Rockets remain the best option for doing that, even if they are “terribly inefficient and expensive,” according to NASA.

A typical rocket consists of several stages that are expensive to build and often discarded after a single use.

Companies like SpaceX have revolutionized rocket technology and driven down costs with fleets of reusable rockets like the Falcon 9.

But spaceplanes, requiring less fuel and no rocket stages, could provide another cheap and more comfortable alternative to space travel.

How Radian One could provide cheap and comfortable space travel


A rendering of the Radian One spacecraft shows the spacecraft in orbit above Earth

Radian One would use a two-mile-long rocket sled to lift off.

Radian



Unlike a rocket, which launches vertically, the Radian One concept uses a rocket-propelled sled.

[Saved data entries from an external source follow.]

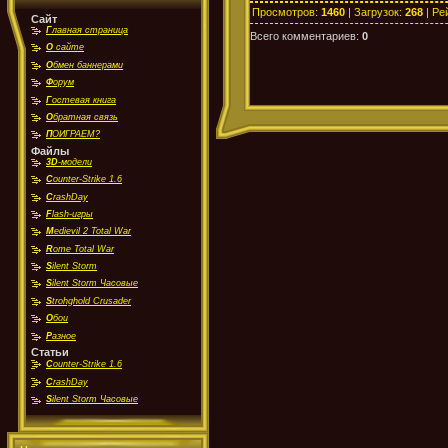
Просмотров
:
1460
|
Загрузок
:
268
|
Ре
Сайт
Г
лавная страница
Всего комментариев
:
0
О
сайте
О
бмен баннерами
Ф
орум
Г
остевая книга
О
братная связь
П
ОИГРАЕМ?
Файлы
3D
-модели
C
ounter-Strike 1.6
C
rashDay
F
lash-игры
M
edievil 2 Total War
R
ome Total War
S
ilent Storm
S
ilent Storm Часовые
S
trohghold Crusader
О
бои
Р
азное
Статьи
C
ounter-Strike 1.6
C
rashDay
S
ilent Storm Часовые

The sled would carry the plane along a two-mile-long track, accelerating it to a speed of 537 miles per hour and then launching it into space.

The plane would then fly the rest of the way on its own engines. Using the sled to reach launch speed reduces the amount of fuel the spacecraft itself must carry, according to Radian’s website.

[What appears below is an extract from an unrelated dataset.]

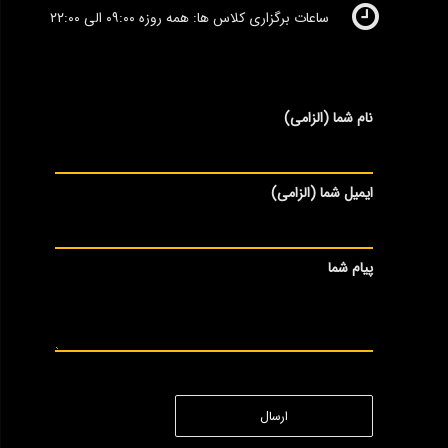
ساعات برگزاری کلاس ها: همه روزه ۰۹:۰۰ الی ۲۲:۰۰
نام شما (الزامی)
ایمیل شما (الزامی)
پیام شما
ارسال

This airline-like rise would make for a more comfortable ride for passengers, according to Radian. The company also hopes it could lower the cost of spaceflight.

It’s not clear by how much, but for an idea, NASA hoped its X-33 space plane would reduce the cost of sending a pound of payload into orbit from $10,000 to $1,000.

The Radian One wouldn’t be a replacement for all rockets, though.

Radian’s space plane would be able to carry smaller payloads into space, making it the equivalent of a pickup truck, he told CNN. Traditional rockets, Holder said, will likely stick around for heavier payloads, making them the 18-wheelers of this analogy.

A full-sized plane won’t take to the skies until 2028, and even then, the company doesn’t expect to reach orbit yet. But if successful, the Radian One could finally present a low-cost option for a growing segment of space travel.